Top of Task data

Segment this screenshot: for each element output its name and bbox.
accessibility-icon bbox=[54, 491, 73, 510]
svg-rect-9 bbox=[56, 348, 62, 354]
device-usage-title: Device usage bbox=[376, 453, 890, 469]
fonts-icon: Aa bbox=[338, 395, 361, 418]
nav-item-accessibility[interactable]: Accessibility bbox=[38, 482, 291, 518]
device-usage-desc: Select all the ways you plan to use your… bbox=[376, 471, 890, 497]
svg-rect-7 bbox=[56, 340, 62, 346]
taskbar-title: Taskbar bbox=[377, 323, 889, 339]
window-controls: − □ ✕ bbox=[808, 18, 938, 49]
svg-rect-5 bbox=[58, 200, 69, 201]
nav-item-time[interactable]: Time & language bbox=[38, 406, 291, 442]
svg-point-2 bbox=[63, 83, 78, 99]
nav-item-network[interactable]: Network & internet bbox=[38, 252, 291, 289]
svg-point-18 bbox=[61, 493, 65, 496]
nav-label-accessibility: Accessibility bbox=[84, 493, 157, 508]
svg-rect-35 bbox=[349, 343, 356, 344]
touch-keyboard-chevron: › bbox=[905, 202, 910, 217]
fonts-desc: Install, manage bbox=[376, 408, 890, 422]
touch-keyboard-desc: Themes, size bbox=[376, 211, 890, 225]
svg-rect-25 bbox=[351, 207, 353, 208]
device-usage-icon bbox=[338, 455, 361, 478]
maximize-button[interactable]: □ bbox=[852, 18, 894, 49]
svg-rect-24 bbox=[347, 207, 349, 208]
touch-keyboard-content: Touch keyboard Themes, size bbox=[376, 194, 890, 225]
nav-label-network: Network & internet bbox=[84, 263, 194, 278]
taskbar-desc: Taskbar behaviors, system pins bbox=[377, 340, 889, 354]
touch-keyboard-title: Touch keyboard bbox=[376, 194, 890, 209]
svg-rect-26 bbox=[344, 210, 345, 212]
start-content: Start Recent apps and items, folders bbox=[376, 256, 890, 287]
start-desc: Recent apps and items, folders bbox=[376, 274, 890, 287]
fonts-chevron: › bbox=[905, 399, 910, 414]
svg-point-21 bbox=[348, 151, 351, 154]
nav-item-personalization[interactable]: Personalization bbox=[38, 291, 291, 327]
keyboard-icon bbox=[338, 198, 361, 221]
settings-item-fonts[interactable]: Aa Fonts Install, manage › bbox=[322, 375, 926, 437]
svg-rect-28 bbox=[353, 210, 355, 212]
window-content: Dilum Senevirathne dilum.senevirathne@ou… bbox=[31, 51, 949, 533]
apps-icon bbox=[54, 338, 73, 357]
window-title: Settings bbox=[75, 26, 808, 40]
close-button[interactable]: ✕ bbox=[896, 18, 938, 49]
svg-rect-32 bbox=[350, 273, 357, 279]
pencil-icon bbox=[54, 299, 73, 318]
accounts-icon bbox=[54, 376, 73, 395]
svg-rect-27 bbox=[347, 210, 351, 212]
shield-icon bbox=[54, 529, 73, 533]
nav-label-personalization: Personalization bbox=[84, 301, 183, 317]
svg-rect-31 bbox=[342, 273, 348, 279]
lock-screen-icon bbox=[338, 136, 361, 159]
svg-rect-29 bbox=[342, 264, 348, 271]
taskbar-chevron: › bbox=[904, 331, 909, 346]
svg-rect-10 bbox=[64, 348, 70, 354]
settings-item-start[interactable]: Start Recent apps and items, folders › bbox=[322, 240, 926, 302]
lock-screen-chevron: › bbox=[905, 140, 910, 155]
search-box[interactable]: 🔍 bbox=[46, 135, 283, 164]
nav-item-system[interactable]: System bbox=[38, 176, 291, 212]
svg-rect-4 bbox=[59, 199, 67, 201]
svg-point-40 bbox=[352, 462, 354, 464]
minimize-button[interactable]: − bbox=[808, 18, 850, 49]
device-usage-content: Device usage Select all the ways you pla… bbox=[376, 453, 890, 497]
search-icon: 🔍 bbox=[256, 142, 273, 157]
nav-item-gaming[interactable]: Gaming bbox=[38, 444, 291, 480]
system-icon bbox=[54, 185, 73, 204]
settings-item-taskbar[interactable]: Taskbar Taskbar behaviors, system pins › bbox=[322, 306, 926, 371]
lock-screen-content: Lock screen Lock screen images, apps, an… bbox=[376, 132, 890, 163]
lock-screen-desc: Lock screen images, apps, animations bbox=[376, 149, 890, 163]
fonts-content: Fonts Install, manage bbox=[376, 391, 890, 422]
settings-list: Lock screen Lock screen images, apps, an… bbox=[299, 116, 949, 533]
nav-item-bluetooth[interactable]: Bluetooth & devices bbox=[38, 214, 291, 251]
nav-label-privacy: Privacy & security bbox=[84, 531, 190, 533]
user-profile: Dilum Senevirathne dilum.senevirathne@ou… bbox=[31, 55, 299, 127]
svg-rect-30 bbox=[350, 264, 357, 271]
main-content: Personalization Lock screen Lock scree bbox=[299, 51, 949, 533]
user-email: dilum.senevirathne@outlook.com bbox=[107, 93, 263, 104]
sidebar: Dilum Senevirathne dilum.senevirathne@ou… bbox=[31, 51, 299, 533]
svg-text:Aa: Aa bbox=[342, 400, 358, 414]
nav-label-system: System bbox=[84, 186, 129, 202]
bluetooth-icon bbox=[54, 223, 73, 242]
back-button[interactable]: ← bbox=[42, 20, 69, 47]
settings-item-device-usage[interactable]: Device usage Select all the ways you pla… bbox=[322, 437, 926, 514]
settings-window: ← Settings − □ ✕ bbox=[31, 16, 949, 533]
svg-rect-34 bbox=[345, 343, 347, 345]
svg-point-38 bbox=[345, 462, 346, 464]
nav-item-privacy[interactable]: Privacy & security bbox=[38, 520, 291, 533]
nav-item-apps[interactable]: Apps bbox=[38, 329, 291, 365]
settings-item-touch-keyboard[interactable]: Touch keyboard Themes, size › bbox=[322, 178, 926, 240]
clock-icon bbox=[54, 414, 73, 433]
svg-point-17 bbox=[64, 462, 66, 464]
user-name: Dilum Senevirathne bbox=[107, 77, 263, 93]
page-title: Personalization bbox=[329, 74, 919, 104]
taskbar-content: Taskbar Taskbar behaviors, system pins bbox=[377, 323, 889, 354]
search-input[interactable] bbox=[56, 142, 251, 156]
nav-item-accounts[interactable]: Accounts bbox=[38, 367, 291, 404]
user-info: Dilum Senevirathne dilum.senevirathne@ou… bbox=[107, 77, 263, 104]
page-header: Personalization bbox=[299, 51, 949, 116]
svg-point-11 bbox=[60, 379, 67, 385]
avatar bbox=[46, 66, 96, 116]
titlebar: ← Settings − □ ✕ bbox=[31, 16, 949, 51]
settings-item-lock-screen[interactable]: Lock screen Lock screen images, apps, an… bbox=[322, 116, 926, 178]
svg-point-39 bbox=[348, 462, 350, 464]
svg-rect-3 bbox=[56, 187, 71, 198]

Bottom of Task data
Top of Task data

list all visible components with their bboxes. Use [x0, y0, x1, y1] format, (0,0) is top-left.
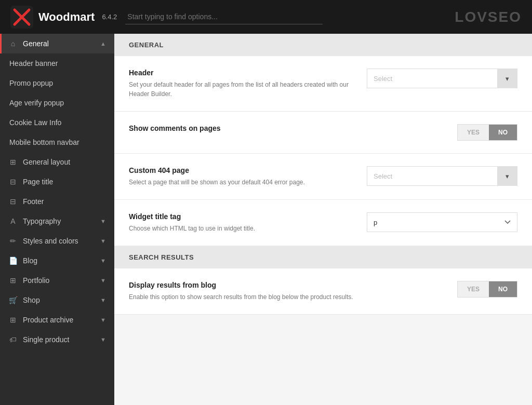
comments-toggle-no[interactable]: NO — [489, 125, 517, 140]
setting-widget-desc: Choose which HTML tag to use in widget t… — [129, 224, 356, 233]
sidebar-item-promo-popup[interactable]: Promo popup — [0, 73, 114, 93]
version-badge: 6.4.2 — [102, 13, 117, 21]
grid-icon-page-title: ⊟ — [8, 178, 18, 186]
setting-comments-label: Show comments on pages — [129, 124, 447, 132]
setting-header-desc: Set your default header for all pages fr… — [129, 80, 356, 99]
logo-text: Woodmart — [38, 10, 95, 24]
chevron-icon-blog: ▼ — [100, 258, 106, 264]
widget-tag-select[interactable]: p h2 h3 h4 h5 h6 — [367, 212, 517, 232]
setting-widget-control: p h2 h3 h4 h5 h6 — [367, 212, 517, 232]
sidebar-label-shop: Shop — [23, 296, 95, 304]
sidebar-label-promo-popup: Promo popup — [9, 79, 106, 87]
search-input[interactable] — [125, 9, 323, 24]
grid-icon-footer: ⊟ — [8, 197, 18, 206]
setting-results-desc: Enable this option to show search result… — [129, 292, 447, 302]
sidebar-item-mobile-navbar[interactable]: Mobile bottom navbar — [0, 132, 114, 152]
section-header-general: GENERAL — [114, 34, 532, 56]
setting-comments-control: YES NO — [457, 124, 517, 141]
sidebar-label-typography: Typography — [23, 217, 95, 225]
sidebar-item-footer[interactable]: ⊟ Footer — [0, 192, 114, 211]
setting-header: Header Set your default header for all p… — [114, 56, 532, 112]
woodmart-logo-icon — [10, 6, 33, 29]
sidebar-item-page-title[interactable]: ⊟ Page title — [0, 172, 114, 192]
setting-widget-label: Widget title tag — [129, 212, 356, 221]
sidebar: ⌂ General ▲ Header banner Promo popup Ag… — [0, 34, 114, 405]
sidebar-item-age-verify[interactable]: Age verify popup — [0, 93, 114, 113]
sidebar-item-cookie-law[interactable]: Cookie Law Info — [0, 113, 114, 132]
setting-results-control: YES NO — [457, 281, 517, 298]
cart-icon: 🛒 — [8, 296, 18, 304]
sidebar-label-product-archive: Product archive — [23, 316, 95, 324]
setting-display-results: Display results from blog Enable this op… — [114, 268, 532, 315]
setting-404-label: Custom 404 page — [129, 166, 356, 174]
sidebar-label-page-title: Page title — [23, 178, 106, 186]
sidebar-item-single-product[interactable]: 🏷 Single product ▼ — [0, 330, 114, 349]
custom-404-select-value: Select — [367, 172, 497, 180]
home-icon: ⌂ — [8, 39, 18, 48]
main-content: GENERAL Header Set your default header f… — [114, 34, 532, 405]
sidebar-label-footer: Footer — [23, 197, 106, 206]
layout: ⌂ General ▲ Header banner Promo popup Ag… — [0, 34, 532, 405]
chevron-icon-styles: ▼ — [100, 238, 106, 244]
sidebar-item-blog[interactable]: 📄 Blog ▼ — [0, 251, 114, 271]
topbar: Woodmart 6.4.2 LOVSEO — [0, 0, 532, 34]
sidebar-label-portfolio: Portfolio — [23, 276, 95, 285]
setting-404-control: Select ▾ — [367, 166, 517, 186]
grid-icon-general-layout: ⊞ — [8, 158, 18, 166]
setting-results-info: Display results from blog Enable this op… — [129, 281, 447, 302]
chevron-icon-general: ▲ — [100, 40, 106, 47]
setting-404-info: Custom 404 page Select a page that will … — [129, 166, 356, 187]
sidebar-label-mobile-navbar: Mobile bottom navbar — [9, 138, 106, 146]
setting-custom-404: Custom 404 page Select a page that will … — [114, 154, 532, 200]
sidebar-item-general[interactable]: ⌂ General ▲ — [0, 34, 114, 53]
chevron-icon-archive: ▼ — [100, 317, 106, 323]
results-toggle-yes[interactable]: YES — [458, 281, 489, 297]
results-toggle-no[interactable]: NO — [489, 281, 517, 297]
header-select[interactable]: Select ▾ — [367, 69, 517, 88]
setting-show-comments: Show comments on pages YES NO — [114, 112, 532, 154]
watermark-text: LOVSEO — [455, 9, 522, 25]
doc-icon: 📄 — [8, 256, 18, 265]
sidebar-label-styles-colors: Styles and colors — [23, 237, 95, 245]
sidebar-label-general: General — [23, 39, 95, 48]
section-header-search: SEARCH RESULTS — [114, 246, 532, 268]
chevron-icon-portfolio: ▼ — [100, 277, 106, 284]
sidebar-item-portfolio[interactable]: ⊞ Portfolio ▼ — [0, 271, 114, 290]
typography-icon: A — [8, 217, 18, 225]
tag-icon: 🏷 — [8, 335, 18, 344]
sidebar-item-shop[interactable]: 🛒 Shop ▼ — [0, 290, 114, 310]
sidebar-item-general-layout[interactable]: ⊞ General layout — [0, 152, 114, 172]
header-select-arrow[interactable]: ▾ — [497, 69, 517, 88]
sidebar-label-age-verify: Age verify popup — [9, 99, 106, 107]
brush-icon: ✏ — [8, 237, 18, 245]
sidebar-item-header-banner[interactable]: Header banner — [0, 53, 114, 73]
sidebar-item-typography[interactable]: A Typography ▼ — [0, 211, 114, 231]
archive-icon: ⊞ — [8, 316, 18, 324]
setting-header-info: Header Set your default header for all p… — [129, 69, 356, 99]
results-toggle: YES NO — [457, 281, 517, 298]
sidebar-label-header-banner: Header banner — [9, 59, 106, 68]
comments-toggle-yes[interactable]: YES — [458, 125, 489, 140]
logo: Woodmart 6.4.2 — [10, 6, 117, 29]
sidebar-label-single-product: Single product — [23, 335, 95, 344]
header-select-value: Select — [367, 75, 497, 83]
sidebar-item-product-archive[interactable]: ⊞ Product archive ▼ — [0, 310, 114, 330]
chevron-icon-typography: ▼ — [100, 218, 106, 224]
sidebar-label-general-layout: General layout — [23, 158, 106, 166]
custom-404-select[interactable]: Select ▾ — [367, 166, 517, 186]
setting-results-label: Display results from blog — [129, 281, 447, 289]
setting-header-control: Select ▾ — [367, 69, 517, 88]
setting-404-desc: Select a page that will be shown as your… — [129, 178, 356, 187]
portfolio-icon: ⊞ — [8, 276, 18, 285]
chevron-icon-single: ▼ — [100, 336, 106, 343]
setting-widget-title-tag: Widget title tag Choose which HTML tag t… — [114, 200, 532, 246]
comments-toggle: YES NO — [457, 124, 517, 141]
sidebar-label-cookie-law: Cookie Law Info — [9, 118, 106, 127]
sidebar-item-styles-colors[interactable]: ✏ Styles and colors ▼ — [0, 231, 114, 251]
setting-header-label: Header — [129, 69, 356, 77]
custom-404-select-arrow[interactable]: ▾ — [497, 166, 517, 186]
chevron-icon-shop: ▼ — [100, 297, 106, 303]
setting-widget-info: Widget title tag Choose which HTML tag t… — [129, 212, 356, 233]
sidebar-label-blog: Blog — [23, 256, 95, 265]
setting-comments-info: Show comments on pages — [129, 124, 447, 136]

Bottom of Task data
Top of Task data

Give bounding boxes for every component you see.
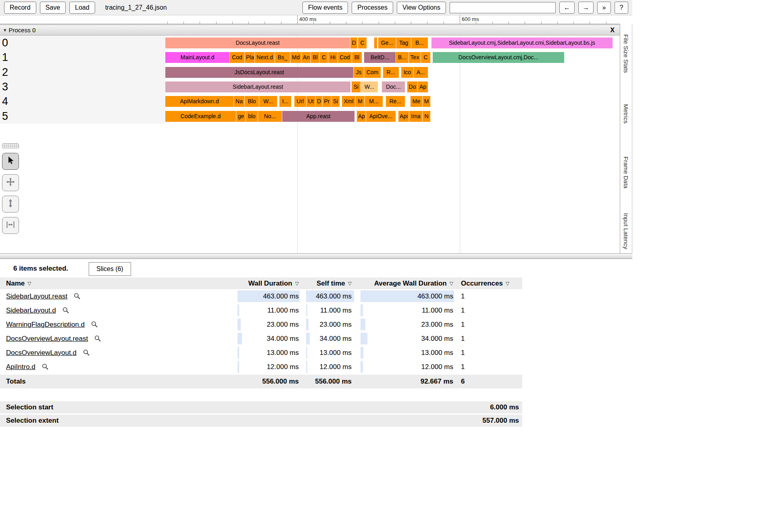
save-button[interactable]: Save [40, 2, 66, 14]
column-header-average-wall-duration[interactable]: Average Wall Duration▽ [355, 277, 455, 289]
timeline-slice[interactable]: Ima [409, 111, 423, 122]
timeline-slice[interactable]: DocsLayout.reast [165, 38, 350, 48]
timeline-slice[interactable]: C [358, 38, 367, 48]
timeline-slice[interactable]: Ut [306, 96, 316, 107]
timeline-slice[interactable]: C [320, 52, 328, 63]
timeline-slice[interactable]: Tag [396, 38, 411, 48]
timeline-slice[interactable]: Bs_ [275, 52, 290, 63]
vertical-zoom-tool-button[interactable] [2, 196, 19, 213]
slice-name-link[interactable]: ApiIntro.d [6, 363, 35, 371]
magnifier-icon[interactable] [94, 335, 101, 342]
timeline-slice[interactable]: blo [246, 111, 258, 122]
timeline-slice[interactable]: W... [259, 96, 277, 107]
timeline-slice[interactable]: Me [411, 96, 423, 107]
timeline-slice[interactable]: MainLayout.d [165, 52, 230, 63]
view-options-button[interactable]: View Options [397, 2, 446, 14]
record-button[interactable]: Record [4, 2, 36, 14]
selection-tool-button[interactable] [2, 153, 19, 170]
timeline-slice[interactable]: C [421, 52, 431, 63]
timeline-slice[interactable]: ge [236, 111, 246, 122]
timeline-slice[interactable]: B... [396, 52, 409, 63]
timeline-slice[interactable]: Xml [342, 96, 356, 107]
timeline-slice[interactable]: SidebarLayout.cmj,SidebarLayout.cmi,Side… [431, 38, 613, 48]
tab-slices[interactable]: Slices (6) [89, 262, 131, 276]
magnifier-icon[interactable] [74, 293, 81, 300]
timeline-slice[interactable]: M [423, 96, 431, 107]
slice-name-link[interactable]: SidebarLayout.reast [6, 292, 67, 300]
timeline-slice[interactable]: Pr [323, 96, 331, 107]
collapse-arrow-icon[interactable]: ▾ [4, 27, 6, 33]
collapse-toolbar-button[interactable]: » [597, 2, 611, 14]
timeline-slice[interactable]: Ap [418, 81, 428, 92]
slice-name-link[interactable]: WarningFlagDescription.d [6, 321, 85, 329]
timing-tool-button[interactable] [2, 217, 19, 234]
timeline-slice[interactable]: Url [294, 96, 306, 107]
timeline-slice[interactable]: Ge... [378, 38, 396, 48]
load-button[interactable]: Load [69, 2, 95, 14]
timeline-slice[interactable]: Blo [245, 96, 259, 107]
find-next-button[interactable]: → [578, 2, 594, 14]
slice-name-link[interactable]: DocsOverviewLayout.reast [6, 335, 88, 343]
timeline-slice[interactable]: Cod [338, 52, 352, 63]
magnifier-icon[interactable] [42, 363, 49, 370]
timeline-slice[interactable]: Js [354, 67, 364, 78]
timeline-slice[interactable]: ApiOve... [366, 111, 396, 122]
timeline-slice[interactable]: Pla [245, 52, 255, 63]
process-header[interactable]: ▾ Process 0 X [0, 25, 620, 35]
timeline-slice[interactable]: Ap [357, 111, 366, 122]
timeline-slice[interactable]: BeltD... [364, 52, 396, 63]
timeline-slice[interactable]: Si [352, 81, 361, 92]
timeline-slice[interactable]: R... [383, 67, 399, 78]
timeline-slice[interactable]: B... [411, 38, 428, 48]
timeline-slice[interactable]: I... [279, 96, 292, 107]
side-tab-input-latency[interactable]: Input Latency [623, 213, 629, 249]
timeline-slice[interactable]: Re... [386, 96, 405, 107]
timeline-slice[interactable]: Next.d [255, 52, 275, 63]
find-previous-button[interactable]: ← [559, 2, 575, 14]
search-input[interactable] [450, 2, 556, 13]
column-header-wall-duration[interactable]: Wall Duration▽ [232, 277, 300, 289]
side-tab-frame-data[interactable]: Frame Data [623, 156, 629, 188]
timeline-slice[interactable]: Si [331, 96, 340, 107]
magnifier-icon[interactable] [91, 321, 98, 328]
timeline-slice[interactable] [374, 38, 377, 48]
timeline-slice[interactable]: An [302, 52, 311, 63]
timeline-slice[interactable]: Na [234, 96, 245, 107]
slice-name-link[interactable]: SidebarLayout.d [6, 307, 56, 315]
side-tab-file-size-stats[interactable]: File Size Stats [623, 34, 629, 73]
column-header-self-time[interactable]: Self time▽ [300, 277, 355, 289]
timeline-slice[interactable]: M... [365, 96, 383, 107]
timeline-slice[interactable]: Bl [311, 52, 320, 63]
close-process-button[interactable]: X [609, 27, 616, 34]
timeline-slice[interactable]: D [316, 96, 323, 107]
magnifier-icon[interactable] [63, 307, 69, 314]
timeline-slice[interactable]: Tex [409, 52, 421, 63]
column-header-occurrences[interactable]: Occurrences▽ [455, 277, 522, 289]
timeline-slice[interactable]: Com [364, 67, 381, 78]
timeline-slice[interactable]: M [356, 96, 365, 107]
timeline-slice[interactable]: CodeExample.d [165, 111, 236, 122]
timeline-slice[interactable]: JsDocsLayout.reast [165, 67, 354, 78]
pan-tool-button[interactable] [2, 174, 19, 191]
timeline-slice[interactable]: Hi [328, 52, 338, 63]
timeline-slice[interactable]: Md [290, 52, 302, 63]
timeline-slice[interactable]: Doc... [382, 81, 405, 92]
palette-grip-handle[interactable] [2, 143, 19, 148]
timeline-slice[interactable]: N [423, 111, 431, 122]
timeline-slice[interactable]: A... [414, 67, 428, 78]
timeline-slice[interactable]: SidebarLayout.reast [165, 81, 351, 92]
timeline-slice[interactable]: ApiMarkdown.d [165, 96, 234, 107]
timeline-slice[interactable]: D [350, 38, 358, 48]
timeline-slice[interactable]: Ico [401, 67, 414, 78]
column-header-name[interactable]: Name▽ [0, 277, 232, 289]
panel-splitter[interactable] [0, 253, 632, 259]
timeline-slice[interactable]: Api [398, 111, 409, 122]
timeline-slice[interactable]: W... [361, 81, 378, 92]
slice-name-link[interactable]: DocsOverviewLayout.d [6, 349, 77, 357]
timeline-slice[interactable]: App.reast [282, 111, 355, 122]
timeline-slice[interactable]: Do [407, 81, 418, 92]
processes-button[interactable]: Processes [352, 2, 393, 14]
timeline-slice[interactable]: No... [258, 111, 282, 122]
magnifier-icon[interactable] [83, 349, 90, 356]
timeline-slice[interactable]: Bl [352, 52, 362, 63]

Bottom of Task data

**Aim of the task**
Each line of the data that has the string "shop" should be returned.

**Your solution**
sidebar-label-shop: Shop — [23, 296, 95, 304]
sidebar-item-shop[interactable]: 🛒 Shop ▼ — [0, 290, 114, 310]
chevron-icon-shop: ▼ — [100, 297, 106, 303]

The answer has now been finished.